Composure in this sense is a discursive habituation writ large, made material by supreme effort of will. In a palpable sense, war is always grounded on his kind of Durchbruch, running always counter the logics of what Benjamin might once have termed the enlightenment trajectory, but, of course, always consistent with it as its internalised other: it is perhaps one of the most striking insights of the postwar Frankfurt school, to see the holocaust as grounded in the logic of Enlightenment.
War thus marks a certain moment in the decay of discourse, a kind of rude Aufhebung of the terms of that discourse which are difficult to repair after the event. What is crucial about the Israeli situation is the sense in which it hangs on to notion of pre-traumatic space and place, regardless of the marking again of that space as always already traumatic. It is as if the nation of Israel itself were a long and tortuous refusal, a testament to the consistency of special-mission nationalisms (the most famous of which, of course, were Germany and Russia, and more recently the collapse of Yugoslavia, all of which suffered tremendously for their fidelity to that illusion).
The continuity of this Sonderweg politics thus works like a kind of pan-European deep narrative: Zionism itself was born in the great Western metropolises, in German-speaking bourgeois circles (Herzl's disdain for Yiddish underlines this effete origin), born out of the encounter with Western-European nationalisms, with Lebensraum, the politics of a radicalised imperialism. It took these tropes and tuned them into a messianic narrative of return, return, return, as a politics of repetition...
The narrative has remained extraordinarily intact, not least because of US (and, to a lesser extent British) support for the 'Israel idea', but also because that support is mixed with a sense of being besieged: Isreal's Sonderweg is held in place not by the flimsy flim flam of torahism, but by the West's continued investment in the statement machine of th Middle East.
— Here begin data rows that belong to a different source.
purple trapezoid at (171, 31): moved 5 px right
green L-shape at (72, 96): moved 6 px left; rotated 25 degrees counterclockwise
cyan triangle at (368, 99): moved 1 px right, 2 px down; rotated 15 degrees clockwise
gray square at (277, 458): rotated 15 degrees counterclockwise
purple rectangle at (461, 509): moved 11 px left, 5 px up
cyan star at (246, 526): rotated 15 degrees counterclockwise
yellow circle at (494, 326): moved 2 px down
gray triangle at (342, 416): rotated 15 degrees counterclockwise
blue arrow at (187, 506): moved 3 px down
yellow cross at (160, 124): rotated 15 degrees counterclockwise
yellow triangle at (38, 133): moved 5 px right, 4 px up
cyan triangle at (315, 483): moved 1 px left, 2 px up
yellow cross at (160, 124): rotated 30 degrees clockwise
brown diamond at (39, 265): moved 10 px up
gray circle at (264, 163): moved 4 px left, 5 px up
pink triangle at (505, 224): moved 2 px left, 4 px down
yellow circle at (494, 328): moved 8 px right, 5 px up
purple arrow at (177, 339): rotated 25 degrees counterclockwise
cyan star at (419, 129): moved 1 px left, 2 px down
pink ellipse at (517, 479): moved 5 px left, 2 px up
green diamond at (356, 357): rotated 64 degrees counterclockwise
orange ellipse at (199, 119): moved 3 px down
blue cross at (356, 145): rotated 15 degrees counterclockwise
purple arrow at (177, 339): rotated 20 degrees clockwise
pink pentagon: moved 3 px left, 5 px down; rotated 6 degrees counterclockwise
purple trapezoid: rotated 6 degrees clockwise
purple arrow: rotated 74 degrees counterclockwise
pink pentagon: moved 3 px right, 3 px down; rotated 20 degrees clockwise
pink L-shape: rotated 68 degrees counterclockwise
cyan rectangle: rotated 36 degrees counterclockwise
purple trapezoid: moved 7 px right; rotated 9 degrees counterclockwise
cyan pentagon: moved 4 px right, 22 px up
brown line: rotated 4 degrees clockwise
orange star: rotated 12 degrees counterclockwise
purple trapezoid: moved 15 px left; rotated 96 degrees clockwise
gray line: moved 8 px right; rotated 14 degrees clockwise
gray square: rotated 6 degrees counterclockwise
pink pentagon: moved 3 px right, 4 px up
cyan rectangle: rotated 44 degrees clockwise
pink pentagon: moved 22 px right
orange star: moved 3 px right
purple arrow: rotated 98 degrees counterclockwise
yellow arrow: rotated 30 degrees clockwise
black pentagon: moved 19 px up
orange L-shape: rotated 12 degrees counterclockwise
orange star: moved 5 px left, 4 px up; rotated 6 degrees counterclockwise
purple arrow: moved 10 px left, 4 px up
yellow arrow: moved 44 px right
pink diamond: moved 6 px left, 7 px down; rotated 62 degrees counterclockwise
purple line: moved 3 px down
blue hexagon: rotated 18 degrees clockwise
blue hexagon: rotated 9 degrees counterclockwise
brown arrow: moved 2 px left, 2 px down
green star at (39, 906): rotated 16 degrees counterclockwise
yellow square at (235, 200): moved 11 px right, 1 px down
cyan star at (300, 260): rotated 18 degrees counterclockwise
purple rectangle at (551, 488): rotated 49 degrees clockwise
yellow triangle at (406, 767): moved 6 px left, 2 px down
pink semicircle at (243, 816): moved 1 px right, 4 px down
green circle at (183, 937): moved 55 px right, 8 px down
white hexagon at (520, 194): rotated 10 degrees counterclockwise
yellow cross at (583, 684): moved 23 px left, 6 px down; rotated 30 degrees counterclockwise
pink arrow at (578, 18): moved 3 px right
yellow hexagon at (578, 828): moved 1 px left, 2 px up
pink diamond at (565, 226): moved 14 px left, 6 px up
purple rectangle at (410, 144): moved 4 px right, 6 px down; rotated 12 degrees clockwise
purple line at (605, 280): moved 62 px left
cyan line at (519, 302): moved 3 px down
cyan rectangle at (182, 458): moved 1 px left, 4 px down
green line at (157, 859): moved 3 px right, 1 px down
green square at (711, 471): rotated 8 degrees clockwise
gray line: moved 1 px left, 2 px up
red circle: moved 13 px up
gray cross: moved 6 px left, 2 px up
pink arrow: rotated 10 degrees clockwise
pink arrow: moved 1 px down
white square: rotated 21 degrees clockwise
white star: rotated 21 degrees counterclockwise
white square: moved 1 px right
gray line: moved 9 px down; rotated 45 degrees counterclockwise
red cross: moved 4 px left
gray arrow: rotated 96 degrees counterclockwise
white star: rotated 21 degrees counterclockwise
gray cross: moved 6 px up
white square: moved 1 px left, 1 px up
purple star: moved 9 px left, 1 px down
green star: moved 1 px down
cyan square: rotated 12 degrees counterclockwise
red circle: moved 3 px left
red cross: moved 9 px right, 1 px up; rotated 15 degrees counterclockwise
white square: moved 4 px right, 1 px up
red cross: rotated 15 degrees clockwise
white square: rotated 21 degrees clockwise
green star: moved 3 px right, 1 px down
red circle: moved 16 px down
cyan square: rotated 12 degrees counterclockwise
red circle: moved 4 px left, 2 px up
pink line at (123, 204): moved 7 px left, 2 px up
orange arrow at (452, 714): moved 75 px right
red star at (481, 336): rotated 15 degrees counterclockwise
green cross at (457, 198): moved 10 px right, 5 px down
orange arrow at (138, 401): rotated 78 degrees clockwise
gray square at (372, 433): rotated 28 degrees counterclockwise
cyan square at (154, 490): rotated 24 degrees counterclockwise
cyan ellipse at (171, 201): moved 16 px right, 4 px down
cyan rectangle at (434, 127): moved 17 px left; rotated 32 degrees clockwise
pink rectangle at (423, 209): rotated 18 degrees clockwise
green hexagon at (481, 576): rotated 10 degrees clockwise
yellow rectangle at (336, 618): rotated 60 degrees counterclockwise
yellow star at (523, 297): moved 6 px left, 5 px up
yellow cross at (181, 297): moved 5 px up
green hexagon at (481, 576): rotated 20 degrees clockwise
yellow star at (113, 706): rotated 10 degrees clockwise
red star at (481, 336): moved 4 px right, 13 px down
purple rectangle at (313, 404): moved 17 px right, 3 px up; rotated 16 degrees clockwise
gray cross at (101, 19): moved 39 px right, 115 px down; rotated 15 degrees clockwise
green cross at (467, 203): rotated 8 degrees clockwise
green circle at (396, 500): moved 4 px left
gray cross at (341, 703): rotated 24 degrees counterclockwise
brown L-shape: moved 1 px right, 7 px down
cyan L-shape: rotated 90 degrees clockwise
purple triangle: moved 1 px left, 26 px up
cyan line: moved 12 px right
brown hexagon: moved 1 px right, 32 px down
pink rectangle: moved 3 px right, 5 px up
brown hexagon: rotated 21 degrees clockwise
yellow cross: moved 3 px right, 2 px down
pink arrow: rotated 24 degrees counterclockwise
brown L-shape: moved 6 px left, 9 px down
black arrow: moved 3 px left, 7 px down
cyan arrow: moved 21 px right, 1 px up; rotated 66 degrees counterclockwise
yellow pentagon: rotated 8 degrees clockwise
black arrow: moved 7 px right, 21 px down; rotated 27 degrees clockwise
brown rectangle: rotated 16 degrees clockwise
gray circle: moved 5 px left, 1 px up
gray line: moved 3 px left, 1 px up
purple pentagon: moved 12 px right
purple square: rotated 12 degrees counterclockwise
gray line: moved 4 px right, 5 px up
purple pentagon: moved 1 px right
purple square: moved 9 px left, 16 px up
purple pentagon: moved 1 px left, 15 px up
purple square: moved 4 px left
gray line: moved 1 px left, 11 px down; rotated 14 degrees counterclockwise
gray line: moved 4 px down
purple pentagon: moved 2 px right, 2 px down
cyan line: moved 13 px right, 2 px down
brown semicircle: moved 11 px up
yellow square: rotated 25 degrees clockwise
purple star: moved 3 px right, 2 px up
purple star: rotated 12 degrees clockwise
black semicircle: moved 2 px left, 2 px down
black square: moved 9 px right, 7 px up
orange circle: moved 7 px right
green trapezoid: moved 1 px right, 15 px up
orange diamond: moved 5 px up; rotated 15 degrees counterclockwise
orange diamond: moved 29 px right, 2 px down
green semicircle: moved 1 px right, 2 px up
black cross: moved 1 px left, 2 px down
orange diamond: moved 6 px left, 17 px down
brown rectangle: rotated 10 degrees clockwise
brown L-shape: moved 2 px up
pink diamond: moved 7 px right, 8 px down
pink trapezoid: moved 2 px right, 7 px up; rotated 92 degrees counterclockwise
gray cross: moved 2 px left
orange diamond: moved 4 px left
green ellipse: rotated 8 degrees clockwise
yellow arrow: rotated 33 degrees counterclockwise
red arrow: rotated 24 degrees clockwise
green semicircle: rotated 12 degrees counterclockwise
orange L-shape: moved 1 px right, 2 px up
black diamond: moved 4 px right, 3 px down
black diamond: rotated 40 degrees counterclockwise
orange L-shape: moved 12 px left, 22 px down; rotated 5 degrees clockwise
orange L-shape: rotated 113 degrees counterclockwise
Neocon policy seems to cohere around this conception of eternal 'minor' conflict (i.e. as falling short of but promising cataclysm), conflict that can always be drawn on to radicalise public opinion and sustain an anxious hostility to an imagined or grossly overrhetoricised enemy. Israel thus serves a s a structural anchor in neocon policy: its centrality to neocon policy cannot be explained just by the strength of the American-Jewish lobby or by the rise of Christian right-wing pro-Israeli groups (those loonies who think that, come judgment day they will be judged according to their treatment of Israel). These lobbies are really not sufficiently powerful on their own to explain neocon policy.
No. What makes neocon policy so striking and, frankly, hideously dangerous, is its commitment to a politics of structure. What counts is the overall structure of the policy - its consistency unto itself, a kind of autonomisation of political thought. This is, I think, what explains the Israeli position in recent US foreign policy: Israel functions as a catalyst, and its fidelity to that old deep narrative of Sonderweg is what sustains its operability as catalyst.